I've debated this several times in my head and after reading this post just thought i'd share my thoughts. I didnt start smoking until my first year of college up till that point I was very against smoking due to all the war on drugs crap campaigns in schools throughout the late 80's and early 90's. Anyways, thanks to a good friend in college i was introduced to the great herb. I have been smoking every since. And now that i am 25, married, and have a baby the thought that "Am I too old to smoke weed" has been crossing my mind. When i was in college it was easy to assume smoking was ok because i was in college. But now its different. I smoke for alot of reasons and get alot back from it. I suffer from migraine headaches which were passed down from my dad and it helps them. I also have back pain and it helps to sooth it a bit. I am also a semi professional musician that writes original music and the gonja definately helps me be more creative and feel the music better. I never was much of a drinker even in high school. I just never acquired a taste for beer. I can drink whisky straight but thats it, and thats not very often. I come from a very very redneck populated area and smoking is definately looked down on by the majority of people here. Its more of a drink to you puke, smack the wife, and drive home drunk mentality. Its sad really. I also enjoy driving stoned and feel like i am a way safer driver while stoned. I normally drive alot slower and pay attention more while fried. Anyways, i agree with everyone who said that the dope shouldnt be blamed for making you lazy. Thats in your genes already and will be there no matter what your poison is. I work at a seasonal job which is normally 7 months working 5 months off. And by the 7th month i am ready for a break anyway and i enjoy having the free time to spend with my family, play music, and play sports. After a few months of sitting at home and watching the price is right stoned i am ready to go back to work. I'm not saying i'm lazy but its nice to have that little break every year. Kinda like summer vacation in school. I dont make a ton of money doing what i do but i enjoy having the time to enjoy life right now that i am in the prime of it. Several people i know have told me that i need to grow up and get a good job buts theres nothing really out there that would let me continue to play music. Thats kinda whats brought this rant on.
I'm scared I won't grow out of pot...
I felt as though a stage of growth in my life, was when I decided to NOT hold pot against myself. Most of my youth, I felt as though marijuana was the type of thing that sorta "fizzles out" as we age. I realized that the most immature aspect was the fact I knew it was helping me far more than any meds I had been on, and still didnt have the balls to stand up and say HEY. Well, I grew them nuts, and I'll be damned to EVER question the validity and advantages to cannabis. Now I feel more like Hmmm. ...maybe I should have smoked less as an adolescent and more when I'm older? The way I see it, younger people should be very careful not to get TOO involved with pot. My number one reason being the obvious potential of marijuana to ENCOURAGE, (not create) apathy and an all too common lethargic attitude in kids.
I'm scared I won't grow out of pot...
It all comes down to what kind of person you are in general.
If you are an apathetic lazy person normally, then that is how you are, weed or no weed.
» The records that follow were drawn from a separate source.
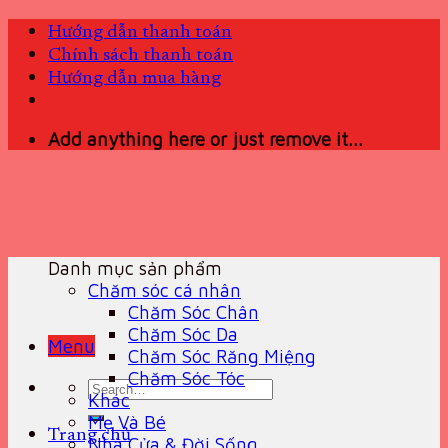
Skip
Hướng dẫn thanh toán
to
Chính sách thanh toán
content
Hướng dẫn mua hàng
Add anything here or just remove it...
Danh mục sản phẩm
Chăm sóc cá nhân
Chăm Sóc Chân
Chăm Sóc Da
Menu
Chăm Sóc Răng Miệng
Chăm Sóc Tóc
Search
Khác
for:
Mẹ Và Bé
Trang chủ
Nhà Cửa & Đời Sống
Some people are just fucking lazy and worthless for a period of time in their life until they get their shit straight, and someone clues them into how the real world works. It just happens that said people also smoke, giving the rest of us a bad sterotypical name.
I'm scared I won't grow out of pot...
I'm in college and there are a ton of intelligent, fun, and successful cannabis consumers everywhere. It's just your environment.
I'm scared I won't grow out of pot...
I felt the same way for a bit but when I hear stories of other people I find hope. But do you believe people on forums? Until I've seen proof with my eyes, my very own eyes, that someone who tokes and has become successful, then I will believe it.
It's all a myth I reckon, and it's all in your head. Weed will do that, you have to go with the flow I think. You'll get good highs and bad highs?